On Monday, I had a two-hour dental appointment scheduled. Going to the dentist is not my favorite thing to do and listening to the drill or the scraping of tartar not my favorite past-time.
Maybe that was the reason that I chose to wear an orange plaid shirt, orange pants, and my lime green faux seude jacket to the dentist. To use colors to brighten my day. To not be afraid of what others would think of me.
Sitting down on a bench in a car on the R train at 9:30 a.m., I saw a few people noticing my color combination. And, as usual, I looked around to see theirs. In a car when all the seats were taken and many passengers were standing, I saw only one other person who was not wearing a solid black or dark colored jacket or coat.
The other person was a woman wearing a dark blue or black jacket covered with bright colored flowers. Lovely, I thought. And looking closer, I saw a few bright colored sweaters, shirts, and other clothing underneath the ’standard’ New York outer garmets.
Wearing black coats or clothes is standard for New Yorkers. It’s a color that wears well (dirt and stains aren’t as obvious) and goes with almost anything. Also, it’s the choice for the severe look popular in fashion, design, and other fields.
Growing up in Los Angeles, I remember that my mother didn’t want any of her four girls to wear black. Since I was a size 18 when I just 12, I would go with my mom to Lane Bryant or the large size women’s section of department stores to try to find clothes that fit. About 98% of those clothes were black.
My older sister Alice made many of my clothes on a then old pedal powered Singer sewing machine. Ten years older than me, she chose to work her magic with bright colored cloth, never black. There was one exception. One year I was a witch for Halloween and my sister Alice designed and created a fantastic costume for me complete with a homemade hat. That costume won a prize at a competition held at our local park. Alice created many costumes for me and another sister; we always won ribbons at local events.

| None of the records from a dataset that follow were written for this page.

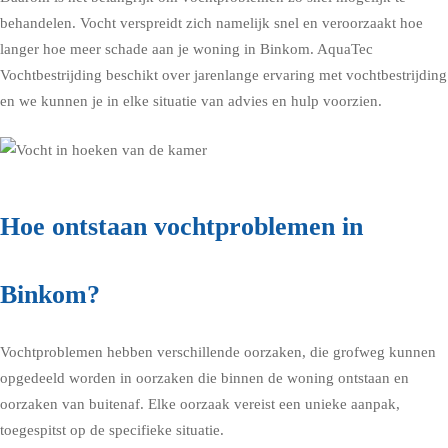
behandelen. Vocht verspreidt zich namelijk snel en veroorzaakt hoe
langer hoe meer schade aan je woning in Binkom. AquaTec
Vochtbestrijding beschikt over jarenlange ervaring met vochtbestrijding
en we kunnen je in elke situatie van advies en hulp voorzien.
Hoe ontstaan vochtproblemen in
Binkom?
Vochtproblemen hebben verschillende oorzaken, die grofweg kunnen
opgedeeld worden in oorzaken die binnen de woning ontstaan en
oorzaken van buitenaf. Elke oorzaak vereist een unieke aanpak,
toegespitst op de specifieke situatie.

A few years ago at the urging of a close friend, I went to a color consultant and was told that I should never wear black. He said that my color was a ”bright spring” and that I could wear shades of brown but not black. Going through my closet, I purged a lot of the dark clothes that I thought would slim me and help me fit in. I kept one black 2-piece top and skirt for evening or special occasions. One occasion was Alice’s funeral in 2003, when, over my mourning clothes, I wore a yellow jacket.
Writing this a few days after what turned out to be a pretty painless trip to the dentist, I realize that the colors on the subway car on Monday struck a memory chord. The memories of the many homemade prize-winning Halloween costumes Alice created. Memories of the choices my mother and sister made for me as a child. Memories of the encouragement to not be like all the other girls but to be fearless about standing out by wearing a bright color combination, a combination I’ll wear as a leader in professinal groups, educator in front of audiences, coach who sits across a desk from her clients, passenger on a subway car.
Happy Halloween! Hope your day is a bright one. Now, I have to go and decide what I want to wear today.